7.2.13

Carnavais que larguei pelas ruas


É  preciso respeitar meu Carnaval
– lá de onde eu sou, a coisa é séria. 
Se a cidade decidiu pela alegria,
a fantasia tem seu valor,
e é preciso receber e dar amor 
ainda que não vingue essa raiz, 
e até a quarta-feira seguir o tambor
que no meu peito bate mais feliz (é preciso!).


Minha foto preferida de Carnaval, com Alice, que estreava na folia em 2010


Os versos acima são meus, para um samba-enredo que nunca terminei. São da época em que eu decidi largar toda a minha arrogância de roqueiro-brasileiro-eurocêntrico e experimentei mergulhar no universo dos blocos de rua do Rio – acho que foi em 2006. Dei sorte de ser natural duma cidade que vive como poucas essa febre fevereira que ordena a alegria da noite de sexta até a Quarta-Feira de Cinzas.

O engraçado é que esses versos surgiram de um ficção que nunca escrevi. Sempre imaginei um morador de algum subúrbio da cidade, determinado a fazer um grande bloco no bairro para onde havia se mudado com sua mulher – e onde jamais aconteceram desfiles.

Na minha cabeça, esse obcecado por Carnaval sofria naquele bairro hipertranquilo. Levaria tempo para convencer os vizinhos da necessidade de dar a crianças, adultos e idosos a alegria que toda a cidade vivia. Não faria sentido para ele permitir que aquele oásis de tranquilidade urbana fosse imune até mesmo ao Carnaval.

O homem então arrecadaria fundos, venderia camisas do bloco, arregimentaria a banda, rabiscaria versos para uma marchinha passável; enfim, ele se responsabilizaria por tudo de modo a recriar sua ideia de Carnaval, sem ajuda dos outros, tomados pela apatia. Até que brigaria com sua mulher.

Ela se sentiria deixada de lado nesse tempo todo, explodiria raivosamente na concentração do bloco e iria embora com as crianças, enquanto o desfile iniciaria seu percurso, deixando nosso anti-herói sentado no meio-fio.
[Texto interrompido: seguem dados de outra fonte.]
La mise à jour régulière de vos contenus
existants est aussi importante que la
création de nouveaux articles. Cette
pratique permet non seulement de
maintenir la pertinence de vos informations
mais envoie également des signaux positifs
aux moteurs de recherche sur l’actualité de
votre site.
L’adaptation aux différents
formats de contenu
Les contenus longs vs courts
O Carnaval triunfaria na vizinhança, à custa de uma grande tristeza daquele homem que quis compartilhar uma ideia de felicidade.
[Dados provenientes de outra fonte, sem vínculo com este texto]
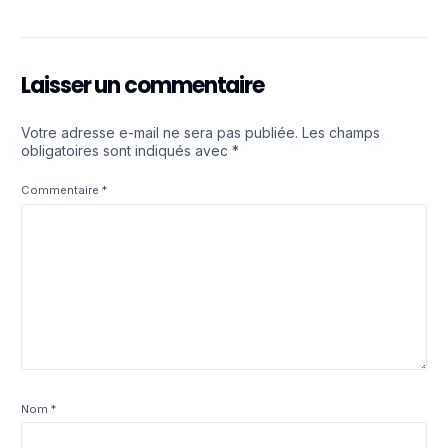
Laisser un commentaire
Votre adresse e-mail ne sera pas publiée.
Les champs
obligatoires sont indiqués avec
*
Commentaire
*
Nom
*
E aí viria um bêbado, testemunha ocular de todos os eventos, que se sentaria ao lado do homem e, dando um gole na cerveja, estenderia uma palavra de solidariedade masculina: “Essas mulheres não respeitam nem Carnaval...”

Nunca escrevi essa história, assim como não desenvolvi as estrofes do samba. É o lado bom da alegria: quanto mais improdutiva, melhor.